WHAT YOU WILL DO
Only the pictures are to be left out; return the rest of the data exactly as it stands.

DATA SECTION
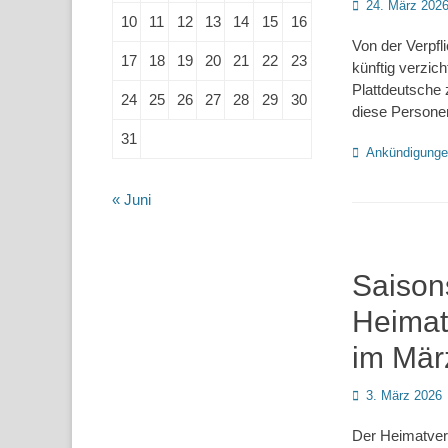
Posted
24. März 202
10
11
12
13
14
15
16
on
Von der Verpfl
17
18
19
20
21
22
23
künftig verzic
Plattdeutsche 
24
25
26
27
28
29
30
diese Persone
31
Kategorien
Ankündigung
« Juni
Saison
Heimat
im Mär
Posted
3. März 2026
on
Der Heimatvere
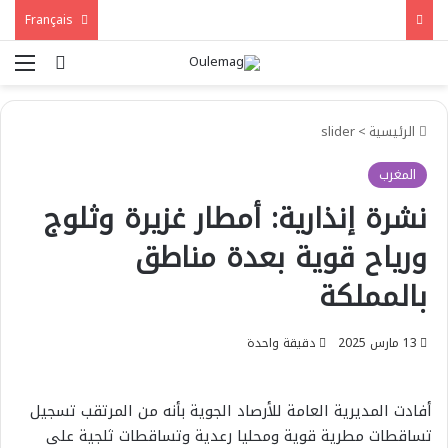
Français
بحث عن
الق
الرئيسية
>
slider
المغرب
نشرة إنذارية: أمطار غزيرة وثلوج
ورياح قوية بعدة مناطق
بالمملكة
13 مارس 2025
دقيقة واحدة
أفادت المديرية العامة للأرصاد الجوية بأنه من المرتقب تسجيل
تساقطات مطرية قوية ومحليا رعدية وتساقطات ثلجية على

EXERCISE OUTPUT
Posted
24. März 202
10
11
12
13
14
15
16
on
Von der Verpfl
17
18
19
20
21
22
23
künftig verzic
Plattdeutsche 
24
25
26
27
28
29
30
diese Persone
31
Kategorien
Ankündigung
« Juni
Saison
Heimat
im Mär
Posted
3. März 2026
on
Der Heimatvere
Français
بحث عن
الق
الرئيسية
>
slider
المغرب
نشرة إنذارية: أمطار غزيرة وثلوج
ورياح قوية بعدة مناطق
بالمملكة
13 مارس 2025
دقيقة واحدة
أفادت المديرية العامة للأرصاد الجوية بأنه من المرتقب تسجيل
تساقطات مطرية قوية ومحليا رعدية وتساقطات ثلجية على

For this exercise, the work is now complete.